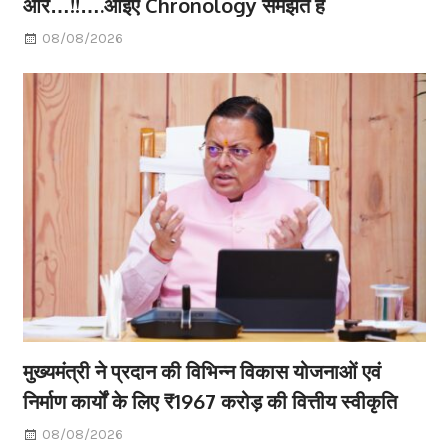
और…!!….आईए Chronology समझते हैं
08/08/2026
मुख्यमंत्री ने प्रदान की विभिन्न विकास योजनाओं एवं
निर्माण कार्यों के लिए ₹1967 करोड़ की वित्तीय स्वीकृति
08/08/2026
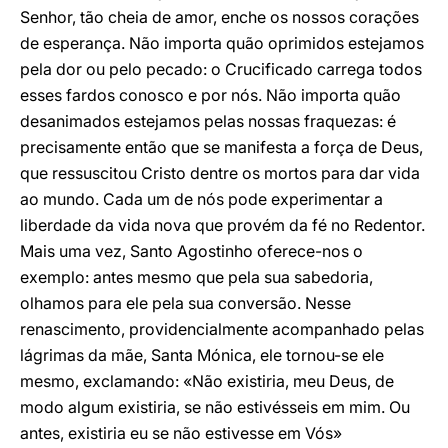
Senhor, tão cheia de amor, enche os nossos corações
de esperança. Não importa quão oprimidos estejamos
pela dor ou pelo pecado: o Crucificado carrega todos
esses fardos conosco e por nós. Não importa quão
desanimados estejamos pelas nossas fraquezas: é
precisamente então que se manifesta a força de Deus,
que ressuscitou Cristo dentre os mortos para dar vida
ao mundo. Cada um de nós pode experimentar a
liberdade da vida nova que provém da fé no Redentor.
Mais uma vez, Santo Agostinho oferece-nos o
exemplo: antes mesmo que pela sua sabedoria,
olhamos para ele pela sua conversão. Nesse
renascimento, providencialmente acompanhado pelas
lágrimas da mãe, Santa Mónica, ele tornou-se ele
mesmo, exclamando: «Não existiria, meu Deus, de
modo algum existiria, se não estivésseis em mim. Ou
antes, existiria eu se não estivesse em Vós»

§ **Instructions for the task**
Copy out the lines beginning at the one that contains "Mais uma vez, Santo Agostinho oferece-nos o". Stop at the final line of the data, and include it.

§ **Response to the exercise**
Mais uma vez, Santo Agostinho oferece-nos o
exemplo: antes mesmo que pela sua sabedoria,
olhamos para ele pela sua conversão. Nesse
renascimento, providencialmente acompanhado pelas
lágrimas da mãe, Santa Mónica, ele tornou-se ele
mesmo, exclamando: «Não existiria, meu Deus, de
modo algum existiria, se não estivésseis em mim. Ou
antes, existiria eu se não estivesse em Vós»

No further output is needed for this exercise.